Wednesday, October 3, 2012

No Instant Fixes For Childhood Sexual Abuse

With the pain of childhood sexual abuse, no instant fixes exist, that I know of. You and your inner children are worth every bit of time and effort that it takes to heal. Just like you went from victim to survivor, you can now go from survivor to thriver and experience joy, peace and happiness in your life. These emotions take time to find as they have been buried under the pain and memories of your sexual abuse.  As you heal, they will return to your life. I know this is possible because over the past few years, I have moved from survivor to thriver.

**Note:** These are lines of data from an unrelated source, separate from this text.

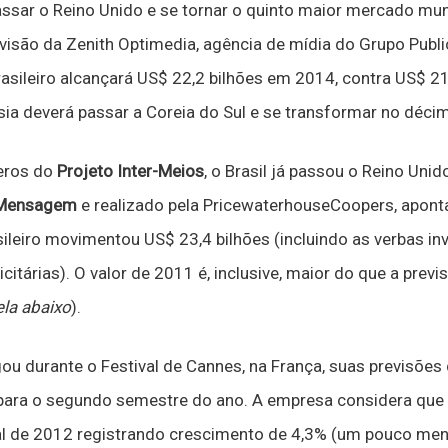
ssar o Reino Unido e se tornar o quinto maior mercado mund
visão da Zenith Optimedia, agência de mídia do Grupo Publi
sileiro alcançará US$ 22,2 bilhões em 2014, contra US$ 21
sia deverá passar a Coreia do Sul e se transformar no déc
eros do
Projeto Inter-Meios
, o Brasil já passou o Reino Uni
 Mensagem
e realizado pela PricewaterhouseCoopers, apon
sileiro movimentou US$ 23,4 bilhões (incluindo as verbas in
itárias). O valor de 2011 é, inclusive, maior do que a previ
ela abaixo
).
gou durante o Festival de Cannes, na França, suas previsõ
 para o segundo semestre do ano. A empresa considera que 
al de 2012 registrando crescimento de 4,3% (um pouco men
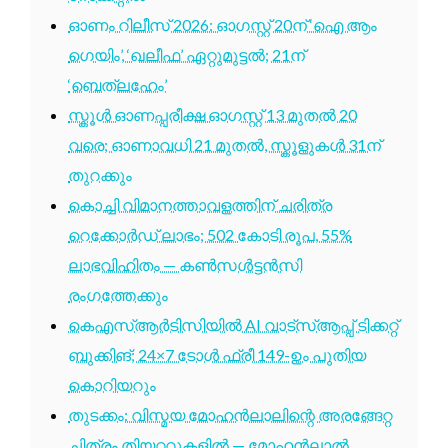
ഓണം റിലീസ് 2026: ഓഗസ്റ്റ് 20ന് ‘ഐ ആം
ഗെയിം’, ‘ഖലീഫ’ ഏറ്റുമുട്ടൽ; 21ന്
‘ബെത്‌ലഹേം’
സ്കൂൾ ഓണപ്പരീക്ഷ ഓഗസ്റ്റ് 13 മുതൽ 20
വരെ; ഓണാവധി 21 മുതൽ, സ്കൂളുകൾ 31ന്
തുറക്കും
കൊച്ചി വിമാനത്താവളത്തിന് ചരിത്ര
റെക്കോർഡ് ലാഭം; 502 കോടി രൂപ, 55%
ലാഭവിഹിതം — കൺസൾട്ടൻസി
രംഗത്തേക്കും
കെഎസ്ആർടിസിയിൽ AI വാട്സ്ആപ്പ് ടിക്കറ്റ്
ബുക്കിങ്; 24×7 ടോൾ ഫ്രീ 149-ഉം പുതിയ
കൊറിയറും
തുടക്കം: വിസ്മയ മോഹൻലാലിന്റെ അരങ്ങേറ്റ
ചിത്രം തിയറ്ററുകളിൽ — മോഹൻലാൽ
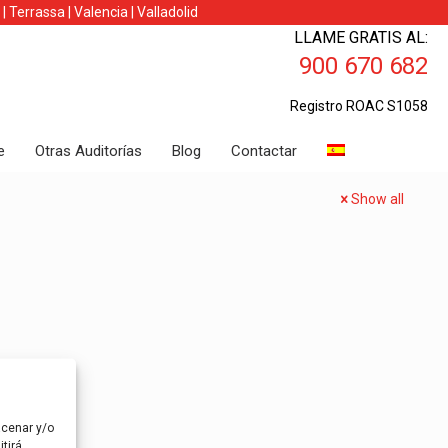
|
Terrassa
|
Valencia
|
Valladolid
LLAME GRATIS AL:
900 670 682
Registro ROAC S1058
e
Otras Auditorías
Blog
Contactar
Show all
acenar y/o
tirá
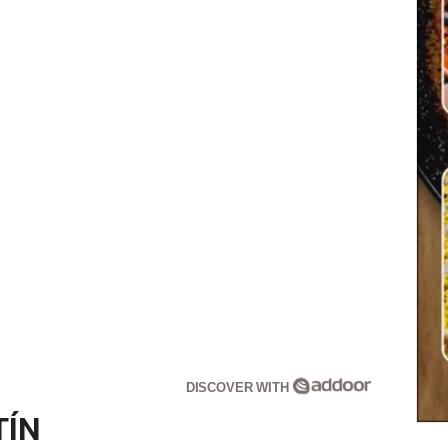
DISCOVER WITH
TÍN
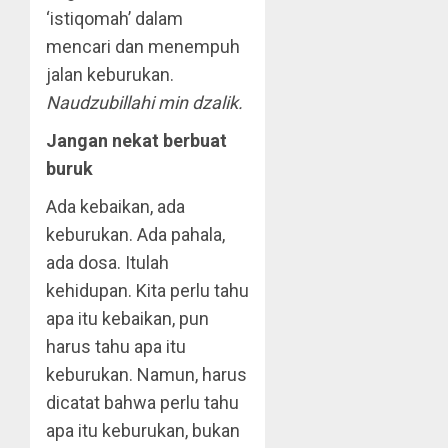
‘istiqomah’ dalam
mencari dan menempuh
jalan keburukan.
Naudzubillahi min dzalik.
Jangan nekat berbuat
buruk
Ada kebaikan, ada
keburukan. Ada pahala,
ada dosa. Itulah
kehidupan. Kita perlu tahu
apa itu kebaikan, pun
harus tahu apa itu
keburukan. Namun, harus
dicatat bahwa perlu tahu
apa itu keburukan, bukan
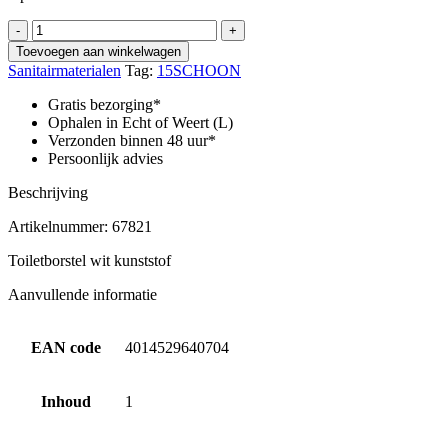
Toiletborstel
-
+
wit
Toevoegen aan winkelwagen
kunststof
Sanitairmaterialen
Tag:
15SCHOON
aantal
Gratis bezorging*
Ophalen in Echt of Weert (L)
Verzonden binnen 48 uur*
Persoonlijk advies
Beschrijving
Artikelnummer: 67821
Toiletborstel wit kunststof
Aanvullende informatie
EAN code
4014529640704
Inhoud
1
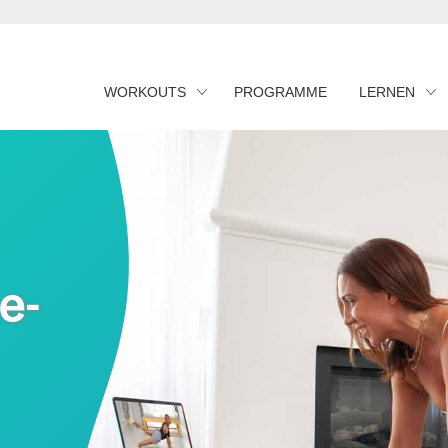
WORKOUTS
PROGRAMME
LERNEN
e-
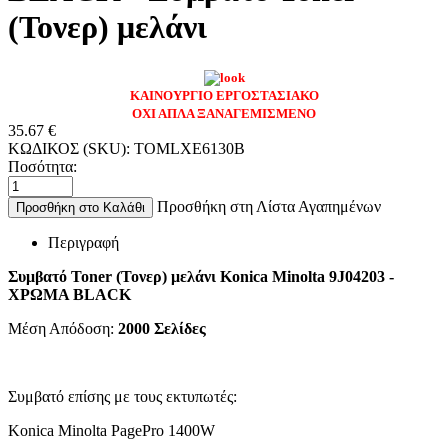
(Τονερ) μελάνι
ΚΑΙΝΟΥΡΓΙΟ ΕΡΓΟΣΤΑΣΙΑΚΟ
ΟΧΙ ΑΠΛΑ ΞΑΝΑΓΕΜΙΣΜΕΝΟ
35.67
€
ΚΩΔΙΚΟΣ (SKU):
TOMLXE6130B
Ποσότητα:
Προσθήκη στη Λίστα Αγαπημένων
Προσθήκη στο Καλάθι
Περιγραφή
Συμβατό Toner (Τονερ) μελάνι Konica Minolta 9J04203
-
ΧΡΩΜΑ BLACK
Μέση Απόδοση:
2000
Σελίδες
Συμβατό επίσης με τους εκτυπωτές:
Konica Minolta PagePro 1400W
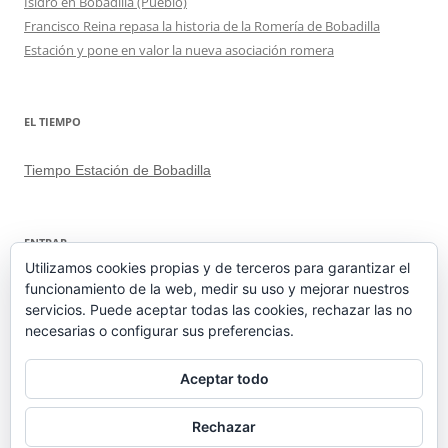
Isidro en Bobadilla (Pueblo)
Francisco Reina repasa la historia de la Romería de Bobadilla
Estación y pone en valor la nueva asociación romera
EL TIEMPO
Tiempo Estación de Bobadilla
ENTRAR
Utilizamos cookies propias y de terceros para garantizar el
funcionamiento de la web, medir su uso y mejorar nuestros
Acceder
servicios. Puede aceptar todas las cookies, rechazar las no
Feed de entradas
necesarias o configurar sus preferencias.
Feed de comentarios
WordPress.org
Aceptar todo
Rechazar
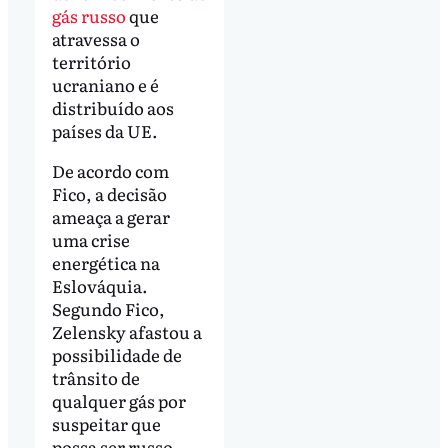
gás russo
que
atravessa o
território
ucraniano e é
distribuído aos
países da UE.
De acordo com
Fico, a decisão
ameaça a gerar
uma crise
energética na
Eslováquia.
Segundo Fico,
Zelensky afastou a
possibilidade de
trânsito de
qualquer gás por
suspeitar que
possa ser russo.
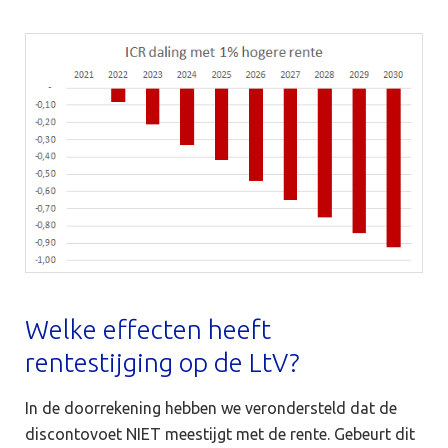
Welke effecten heeft
rentestijging op de LtV?
In de doorrekening hebben we verondersteld dat de
discontovoet NIET meestijgt met de rente. Gebeurt dit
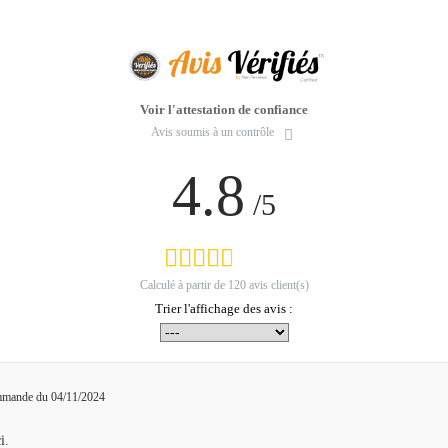
Voir l'attestation de confiance
Avis soumis à un contrôle
4.8
/5
Calculé à partir de
120
avis client(s)
Trier l'affichage des avis :
ommande du 04/11/2024
i.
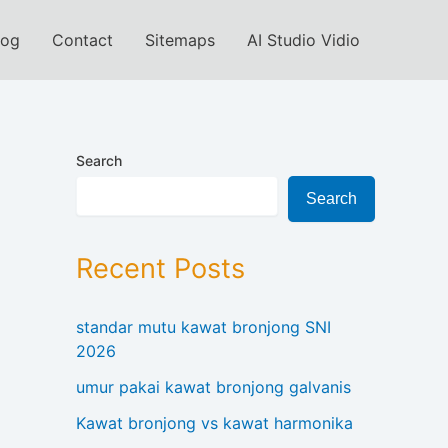
log
Contact
Sitemaps
AI Studio Vidio
Search
Search
Recent Posts
standar mutu kawat bronjong SNI
2026
umur pakai kawat bronjong galvanis
Kawat bronjong vs kawat harmonika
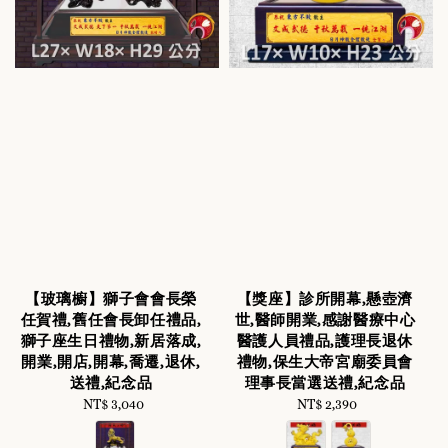
【玻璃櫥】獅子會會長榮
【獎座】診所開幕,懸壺濟
任賀禮,舊任會長卸任禮品,
世,醫師開業,感謝醫療中心
獅子座生日禮物,新居落成,
醫護人員禮品,護理長退休
開業,開店,開幕,喬遷,退休,
禮物,保生大帝宮廟委員會
送禮,紀念品
理事長當選送禮,紀念品
NT$ 3,040
Regular
NT$ 2,390
Regular
price
price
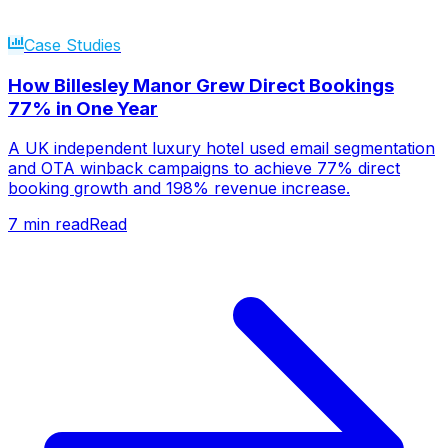
Case Studies
How Billesley Manor Grew Direct Bookings
77% in One Year
A UK independent luxury hotel used email segmentation
and OTA winback campaigns to achieve 77% direct
booking growth and 198% revenue increase.
7
min read
Read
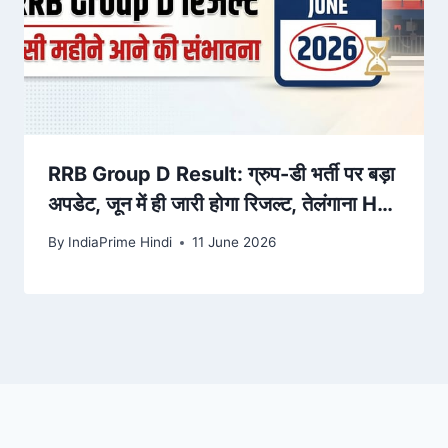
RRB Group D Result: ग्रुप-डी भर्ती पर बड़ा
अपडेट, जून में ही जारी होगा रिजल्ट, तेलंगाना HC
के फैसले का इंतजार – Amar Ujala
By
IndiaPrime Hindi
11 June 2026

Becoming a thriver doesn't mean that I will never again feel the pain of my childhood of abuse in the form of incest and my dad's alcholism. I do still have issues come up, sometimes suddenly and without warning. I still hurt and sometimes feel anger and sadness. The difference is that those feelings don't weigh me down and take me into depression like they once did. They visit for shorter lengths of time and the intensity isn't as strong. I recognise them as issues and work on healing and releasing them. I didn't used to recognise my own feelings for what they were. I just knew I was always tired and always carried a deep sadness within my heart and mind. Today I don't.

As a thriver, I really do love myself. Those aren't just meaningless, wishful words. They are true. I know that you can transition from survivor to thriver too. I am not the only one capable of doing this work. It is work. I don't know of any instant fixes. If the fixes were instant, the value of the whole healing experience would not be the same. Through the experince of healing, I learned to love and value myself and you can do the same. Healing from childhood sexual abuse is a process that you are worth starting and continuing with in your life. I am just one example of how this process does work. I know many more survivors that have done the work of healing.

Life is for more than just surviving. We are not meant to be victims of life and mean spirited abusers. We are meant to be thrivers. I wish for you a glorious day and many blessings. You deserve both.